◆ **WHAT YOU HAVE TO DO**
Give the number of lines in the data that contain the word "культурных"; no other text is needed.

◆ **DATASET RECORDS**
━━━━━━━━━━

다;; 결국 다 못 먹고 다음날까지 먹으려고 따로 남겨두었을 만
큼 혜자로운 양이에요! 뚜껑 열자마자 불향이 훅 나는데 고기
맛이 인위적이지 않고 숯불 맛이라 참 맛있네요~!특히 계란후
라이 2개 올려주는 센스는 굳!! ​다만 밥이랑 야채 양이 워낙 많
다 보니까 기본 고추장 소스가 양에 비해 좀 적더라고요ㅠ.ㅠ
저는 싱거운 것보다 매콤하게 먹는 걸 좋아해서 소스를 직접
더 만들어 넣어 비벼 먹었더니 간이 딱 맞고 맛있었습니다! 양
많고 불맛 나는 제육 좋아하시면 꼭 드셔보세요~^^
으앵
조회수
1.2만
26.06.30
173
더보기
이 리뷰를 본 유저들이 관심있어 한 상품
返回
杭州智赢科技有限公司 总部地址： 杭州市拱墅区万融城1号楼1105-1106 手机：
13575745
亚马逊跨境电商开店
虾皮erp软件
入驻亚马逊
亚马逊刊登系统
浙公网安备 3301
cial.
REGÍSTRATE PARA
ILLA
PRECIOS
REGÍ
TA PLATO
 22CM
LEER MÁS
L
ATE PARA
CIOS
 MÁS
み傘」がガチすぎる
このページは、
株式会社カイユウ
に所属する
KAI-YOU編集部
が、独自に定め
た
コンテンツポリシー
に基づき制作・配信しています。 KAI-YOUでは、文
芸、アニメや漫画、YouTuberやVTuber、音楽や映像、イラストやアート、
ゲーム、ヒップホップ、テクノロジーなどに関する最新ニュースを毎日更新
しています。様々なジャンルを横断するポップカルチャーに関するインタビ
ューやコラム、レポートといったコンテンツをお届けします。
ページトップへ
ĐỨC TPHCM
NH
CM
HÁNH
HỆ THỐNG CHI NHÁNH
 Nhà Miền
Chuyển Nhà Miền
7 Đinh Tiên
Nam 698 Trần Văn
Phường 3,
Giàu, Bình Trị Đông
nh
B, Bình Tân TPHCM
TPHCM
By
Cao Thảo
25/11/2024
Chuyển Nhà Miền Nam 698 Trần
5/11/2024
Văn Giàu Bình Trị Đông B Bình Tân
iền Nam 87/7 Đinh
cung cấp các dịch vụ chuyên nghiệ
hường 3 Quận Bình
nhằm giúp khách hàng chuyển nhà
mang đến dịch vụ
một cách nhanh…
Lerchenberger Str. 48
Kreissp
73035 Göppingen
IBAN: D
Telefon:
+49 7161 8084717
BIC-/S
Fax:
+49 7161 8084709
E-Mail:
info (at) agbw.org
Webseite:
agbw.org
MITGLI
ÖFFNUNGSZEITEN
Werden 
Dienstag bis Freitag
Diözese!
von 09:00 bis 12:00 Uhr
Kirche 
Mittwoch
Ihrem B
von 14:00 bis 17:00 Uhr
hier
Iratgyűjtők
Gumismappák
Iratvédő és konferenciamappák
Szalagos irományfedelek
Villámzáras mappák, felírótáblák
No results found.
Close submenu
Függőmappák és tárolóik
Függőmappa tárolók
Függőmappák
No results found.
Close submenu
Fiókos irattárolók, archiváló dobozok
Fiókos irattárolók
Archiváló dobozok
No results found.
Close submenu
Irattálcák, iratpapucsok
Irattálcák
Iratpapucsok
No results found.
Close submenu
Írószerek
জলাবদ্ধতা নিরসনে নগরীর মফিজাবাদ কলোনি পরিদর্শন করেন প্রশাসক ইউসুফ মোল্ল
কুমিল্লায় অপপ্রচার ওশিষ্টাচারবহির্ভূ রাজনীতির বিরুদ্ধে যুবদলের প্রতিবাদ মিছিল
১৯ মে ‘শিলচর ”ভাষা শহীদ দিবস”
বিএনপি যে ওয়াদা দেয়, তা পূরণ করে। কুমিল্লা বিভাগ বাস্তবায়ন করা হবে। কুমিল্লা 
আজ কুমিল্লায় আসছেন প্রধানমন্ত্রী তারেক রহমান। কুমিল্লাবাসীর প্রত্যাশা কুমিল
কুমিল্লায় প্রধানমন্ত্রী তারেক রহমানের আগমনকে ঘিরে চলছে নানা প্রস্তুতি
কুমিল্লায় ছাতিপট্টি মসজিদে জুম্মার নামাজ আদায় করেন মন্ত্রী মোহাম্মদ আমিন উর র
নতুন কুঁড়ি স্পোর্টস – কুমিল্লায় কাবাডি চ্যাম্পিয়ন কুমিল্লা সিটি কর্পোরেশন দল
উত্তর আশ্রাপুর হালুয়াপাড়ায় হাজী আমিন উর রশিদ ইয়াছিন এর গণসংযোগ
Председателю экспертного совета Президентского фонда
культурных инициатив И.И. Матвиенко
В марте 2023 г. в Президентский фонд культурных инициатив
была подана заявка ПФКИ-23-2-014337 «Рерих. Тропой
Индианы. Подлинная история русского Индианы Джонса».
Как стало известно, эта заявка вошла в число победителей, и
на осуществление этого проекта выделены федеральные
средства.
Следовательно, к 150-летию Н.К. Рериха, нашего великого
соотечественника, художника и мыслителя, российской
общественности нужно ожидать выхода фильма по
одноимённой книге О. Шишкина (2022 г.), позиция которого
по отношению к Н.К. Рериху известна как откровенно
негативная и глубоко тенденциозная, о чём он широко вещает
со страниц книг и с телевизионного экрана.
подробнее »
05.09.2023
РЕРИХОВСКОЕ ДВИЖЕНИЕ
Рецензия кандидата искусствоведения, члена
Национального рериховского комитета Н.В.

━━━━━━━━━━

◆ **RESPONSE TO THE TASK**
2